Google tried to figure out how much technical debt they had by looking at certain words in the code like "TODOs" or "migration." But this method didn't catch all the issues because it relied on what engineers thought.
An engineer’s judgments about technical debt concern both the present state and the possible state.
They realized that measuring technical debt isn't like measuring something with a ruler; it's more about what the engineers think.
For example, imagine your team is updating a piece of software. If they finish updating it to the latest version, that's the current situation. But when a new, even newer version comes out, the engineers might see it as a problem for the future, like a debt they owe.

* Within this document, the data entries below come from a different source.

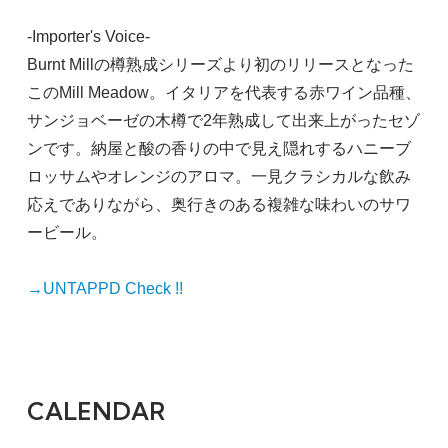
-Importer's Voice-
Burnt Millの樽熟成シリーズより初のリリースとなった
このMill Meadow。イタリアを代表する赤ワイン品種、
サンジョベーゼの木樽で2年熟成して出来上がったセゾ
ンです。納屋と酸の香りの中で見え隠れするハニーブ
ロッサムやオレンジのアロマ。一見クラシカルな飲み
応えでありながら、奥行きのある複雑な味わいのサワ
ービール。
→UNTAPPD Check !!
CALENDAR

Four ways to manage technical debts
Google worked really hard to help engineering teams deal with technical debt, which means:
Creating a technical debt management framework to help teams establish good practices. The framework includes ways to inventory technical debt, assess the impact of technical debt management practices, define roles for individuals to advance practices, and adopt measurement strategies and tools.
Creating a technical debt management maturity model and accompanying technical debt maturity assessment that evaluates and characterizes and an organization’s technical debt management process and helps grow its capabilities by guiding it to a relevant set of well-established practices for leads, managers, and individual contributors.
Organizing classroom instruction and self-guided courses to evangelize best practices and community forums to drive continual engagement and sharing of resources. This work also includes a technical talk series with live (and recorded) sessions from internal and external speakers.
Tooling that supports the identification and management of technical debt (for example, indicators of poor test coverage, stale documentation, and deprecated dependencies). While these metrics may not be perfect indicators, they can allow teams who already believe they have a problem to track their progress toward fixing it.
These ways are helpful if you have a big team and want to make sure everyone does things the same way. The best part, which I'll discuss next, is the maturity model.
The maturity model for managing technical debts
The paper talks about how teams at Google handle technical debt. They use a maturity model with four levels:
Reactive approach: have no real processes for managing technical debt (even if they do occasionally make a focused effort to eliminate it, for example, through a “fixit”).
Proactive approach: deliberately identify and track technical debt and make decisions about its urgency and importance relative to other work.
Strategic approach: have a proactive approach but go further: designating specific champions to improve planning and decision making around technical debt and to identify and address root causes.
Structural approach: have a strategic approach and also take steps to optimize technical debt management locally—embedding technical debt considerations into the developer workflow—and standardize how it is handled across a larger organization.
Prioritising technical debt is a constant debate between the development and product teams (and stakeholders). This maturity model illustrates how mature teams in Google handle the situation. First, they see how good they are, and then they fix it this way:
If they're not so good (Reactive), they start by identifying and tracking technical debts, and deciding which ones to fix first.
If they're getting better (Proactive), they assign one person in charge of figuring out which problems to fix.
If they're really good (Strategic), they make sure everyone who writes code thinks about technical debt from the start, even before writing the code.
Takeaways
Technical debt depends on who you ask and isn't the same for everyone.
There isn't a one-size-fits-all approach to categorizing technical debt because what might be considered a priority or a specific type of technical debt in one organisation might not apply in the same way to another organisation.
The technical debt management model helps engineering managers and tech leaders figure out what's going on with their technical debts and gives them advice on how to make things better.